What is the importance of the economic data?
• The CoreLogic Hedonic Australian Home Value Index is based on Australia’s biggest property database. Unlike the ABS Index, which excludes terraces, semi-detached homes and apartments, the CoreLogic Hedonic Index includes all properties. Home prices are an important driver of wealth and spending.
• The AiGroup and CBA Purchasing Manager indexes (PMIs) for services and manufacturing are released each month. The Australian PMIs are the local equivalents of similar indexes released for other countries. The PMIs are amongst the timeliest economic indicators released in Australia. The PMIs are useful not just in showing how the sectors are performing but in providing some sense about where they are heading. The key ‘forward looking’ components are orders and employment.
What are the implications for interest rates and investors?
• While CoreLogic’s national home value index is heavily skewed towards to the two big cities, the resilience displayed so far by regional property markets serves to highlight the nationwide variances in performances across capital cities and regional towns. The ACT, in particular, appears set to benefit from rising government employment as services are increasingly rolled out to assist Aussie households and businesses during the pandemic.
• The pandemic also appears to be resulting in a change of mindset for some big city urban dwellers. In July, home prices in the Blue Mountains and Central Coast were up modestly. The allure of more affordable housing, remote working arrangements and superior lifestyle choices are already showing up in relatively stable home prices and lower rental vacancies in both regions of New South Wales.
• Record low interest rates and mortgage relief from the banks have provided support to the property market. But virus uncertainty, less appetite to take on more mortgage debt, rising unemployment, lower household incomes, lower inbound migration, elevated rental vacancies and the eventual removal of policy support could weigh on property prices over coming months. That said, governments have rolled out a variety of measures, including stamp duty and land tax concessions, along with new residential homebuilding grants to stimulate the market.
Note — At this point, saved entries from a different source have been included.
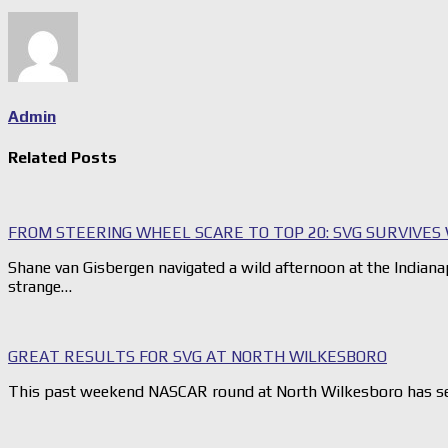
Admin
Related Posts
FROM STEERING WHEEL SCARE TO TOP 20: SVG SURVIVES 
Shane van Gisbergen navigated a wild afternoon at the India
strange…
GREAT RESULTS FOR SVG AT NORTH WILKESBORO
This past weekend NASCAR round at North Wilkesboro has se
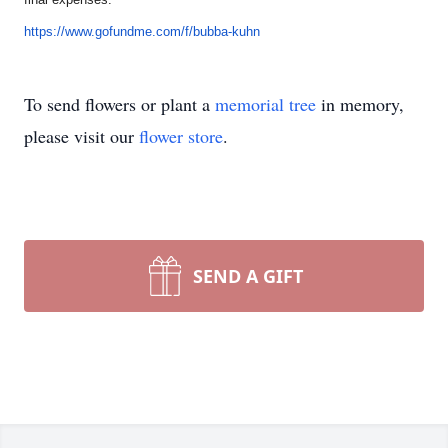
https://www.gofundme.com/f/
bubba-kuhn
To send flowers or plant a
memorial tree
in memory,
please visit our
flower store
.
SEND A GIFT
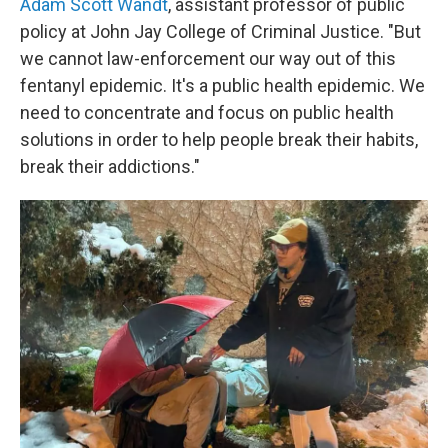
Adam Scott Wandt
, assistant professor of public
policy at John Jay College of Criminal Justice. "But
we cannot law-enforcement our way out of this
fentanyl epidemic. It's a public health epidemic. We
need to concentrate and focus on public health
solutions in order to help people break their habits,
break their addictions."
• The expansion in Aussie manufacturing activity continued into July in a pleasing development for policymakers. Importantly, the improvement in the AiGroup gauge was driven by higher production and employment, but an easing in new orders and falling exports will need to be closely monitored.
• Commonwealth Bank Group economists also noted that, “Business expectations remained positive as firms look towards the economy returning to normality in the coming months. Policy stimulus and increased infrastructure work were also factors behind the optimism.” But given Melbourne’s importance as a manufacturing hub, the tightening of restrictions are likely to weigh on demand and confidence in August.